◆ **EXERCISE DIRECTIONS**
Each line from the one holding "CZY POD ŻEL JEDNOFAZOWY DAJEMY BAZĘ?" through the final line of the data below is to be given again exactly, and no other line is to appear.

(Stored data entries)
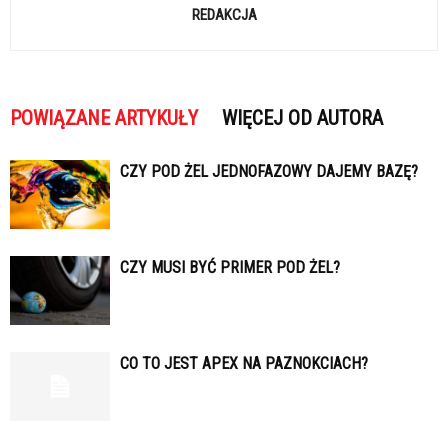
REDAKCJA
POWIĄZANE ARTYKUŁY
WIĘCEJ OD AUTORA
CZY POD ŻEL JEDNOFAZOWY DAJEMY BAZĘ?
CZY MUSI BYĆ PRIMER POD ŻEL?
CO TO JEST APEX NA PAZNOKCIACH?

◆ **RESPONSE AREA**
CZY POD ŻEL JEDNOFAZOWY DAJEMY BAZĘ?
CZY MUSI BYĆ PRIMER POD ŻEL?
CO TO JEST APEX NA PAZNOKCIACH?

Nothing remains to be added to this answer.